21:22 🔗 Dud1 So using wget/warc is the best way to archive a site?
21:22 🔗 chfoo arkiver: hold on, the warc file isn't valid. there's duplicate WARC-Record-ID
21:23 🔗 arkiver hmm
21:27 🔗 arkiver testing....
21:27 🔗 arkiver inserting in older uploded pack
21:27 🔗 arkiver gosh
21:28 🔗 arkiver I hope it works
21:30 🔗 SketchCow Nobody can shove them into wayback but employees.
21:30 🔗 SketchCow Why would I move them in temporarily?
21:31 🔗 ivan` Dud1: or wpull. or use archivebot.
21:43 🔗 arkiver SketchCowL to test if they work
21:43 🔗 arkiver the warc's from my opera
21:45 🔗 SketchCow Yeah, but if they work, they're in.

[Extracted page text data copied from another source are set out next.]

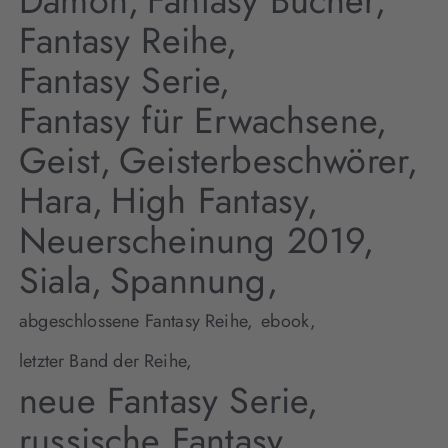
Dämon,
Fantasy Bücher,
Fantasy Reihe,
Fantasy Serie,
Fantasy für Erwachsene,
Geist,
Geisterbeschwörer,
Hara,
High Fantasy,
Neuerscheinung 2019,
Siala,
Spannung,
abgeschlossene Fantasy Reihe,
ebook,
letzter Band der Reihe,
neue Fantasy Serie,
russische Fantasy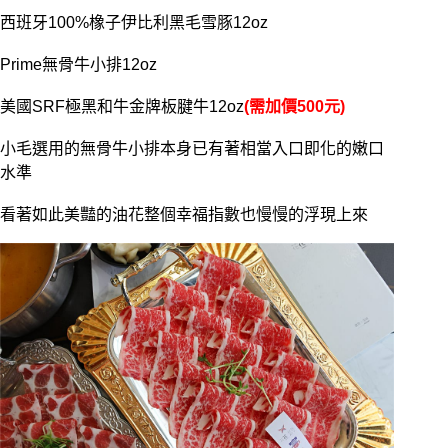
西班牙100%橡子伊比利黑毛雪豚12oz
Prime無骨牛小排12oz
美國SRF極黑和牛金牌板腱牛12oz
(需加價500元)
小毛選用的無骨牛小排本身已有著相當入口即化的嫩口
水準
看著如此美豔的油花整個幸福指數也慢慢的浮現上來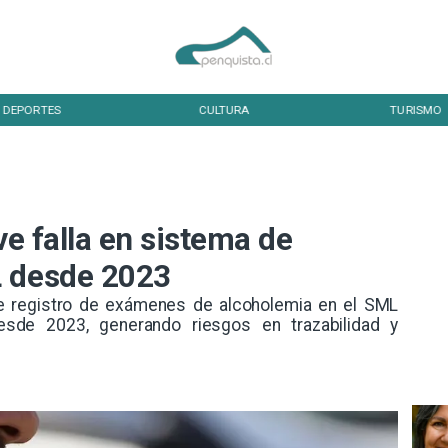
DEPORTES
CULTURA
TURISMO
ve falla en sistema de
L desde 2023
de registro de exámenes de alcoholemia en el SML
desde 2023, generando riesgos en trazabilidad y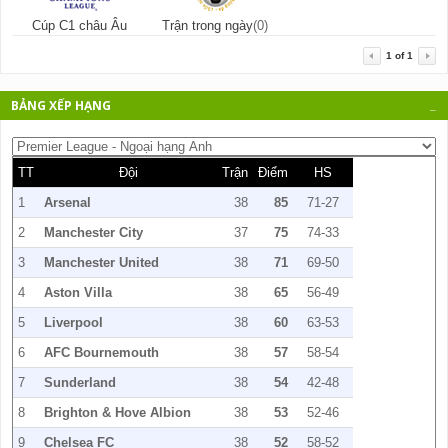
Cúp C1 châu Âu
Trận trong ngày
(0)
1
of
1
BẢNG XẾP HẠNG
_
TT
Đội
Trận
Điểm
HS
1
Arsenal
38
85
71-27
2
Manchester City
37
75
74-33
3
Manchester United
38
71
69-50
4
Aston Villa
38
65
56-49
5
Liverpool
38
60
63-53
6
AFC Bournemouth
38
57
58-54
7
Sunderland
38
54
42-48
8
Brighton & Hove Albion
38
53
52-46
9
Chelsea FC
38
52
58-52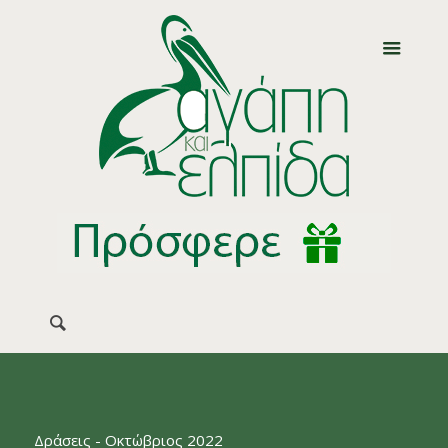
Δράσεις - Οκτώβριος 2022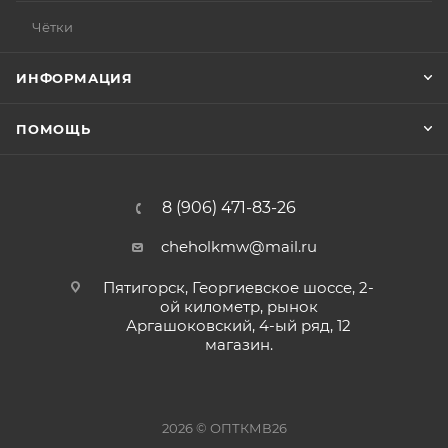
Чётки
ИНФОРМАЦИЯ
ПОМОЩЬ
8 (906) 471-83-26
cheholkmw@mail.ru
Пятигорск, Георгиевское шоссе, 2-
ой километр, рынок
Аргашоковский, 4-ый ряд, 12
магазин.
2026 © ОПТКМВ26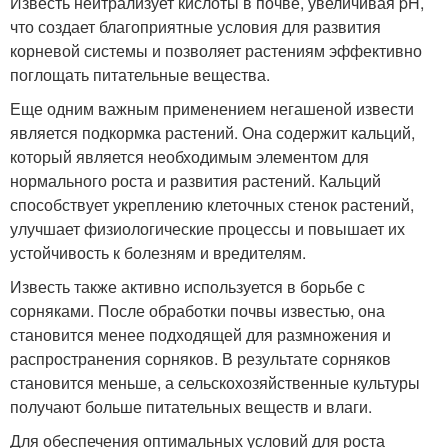
Известь нейтрализует кислоты в почве, увеличивая pH,
что создает благоприятные условия для развития
корневой системы и позволяет растениям эффективно
поглощать питательные вещества.
Еще одним важным применением негашеной извести
является подкормка растений. Она содержит кальций,
который является необходимым элементом для
нормального роста и развития растений. Кальций
способствует укреплению клеточных стенок растений,
улучшает физиологические процессы и повышает их
устойчивость к болезням и вредителям.
Известь также активно используется в борьбе с
сорняками. После обработки почвы известью, она
становится менее подходящей для размножения и
распространения сорняков. В результате сорняков
становится меньше, а сельскохозяйственные культуры
получают больше питательных веществ и влаги.
Для обеспечения оптимальных условий для роста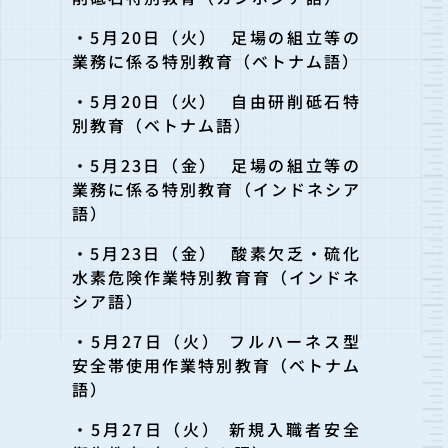
・5月20日（火） 足場の組立等の
業務に係る特別教育（ベトナム語）
・5月20日（火） 自由研削砥石特
別教育（ベトナム語）
・5月23日（金） 足場の組立等の
業務に係る特別教育（インドネシア
語）
・5月23日（金） 酸素欠乏・硫化
水素危険作業特別教育育（インドネ
シア語）
・5月27日（火） フルハーネス型
安全帯使用作業特別教育（ベトナム
語）
・5月27日（火） 新規入職者安全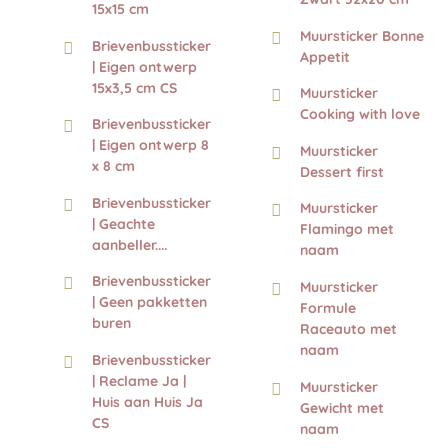
15x15 cm
Muursticker Bonne
Brievenbussticker
Appetit
| Eigen ontwerp
15x3,5 cm CS
Muursticker
Cooking with love
Brievenbussticker
| Eigen ontwerp 8
Muursticker
x 8 cm
Dessert first
Brievenbussticker
Muursticker
| Geachte
Flamingo met
aanbeller....
naam
Brievenbussticker
Muursticker
| Geen pakketten
Formule
buren
Raceauto met
naam
Brievenbussticker
| Reclame Ja |
Muursticker
Huis aan Huis Ja
Gewicht met
CS
naam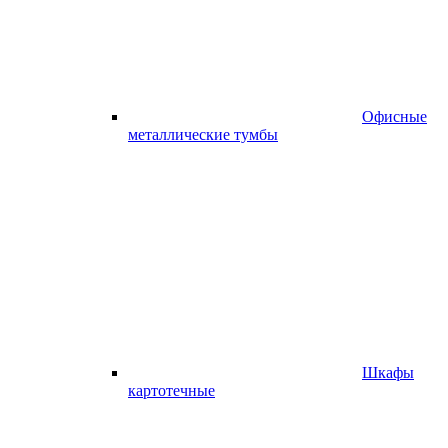
Офисные
металлические тумбы
Шкафы
картотечные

21:45 🔗 SketchCow Why not have them in.
21:46 🔗 Jonimus no reason to pull them out if they work
21:53 🔗 arkiver SketchCow: ah, yes, of course the warc's I'm producing now seem to be working in warc proxy
21:54 🔗 arkiver so if you want to do that
21:54 🔗 arkiver would be nice!!]
21:58 🔗 SketchCow Give me your internet archive account e-mail.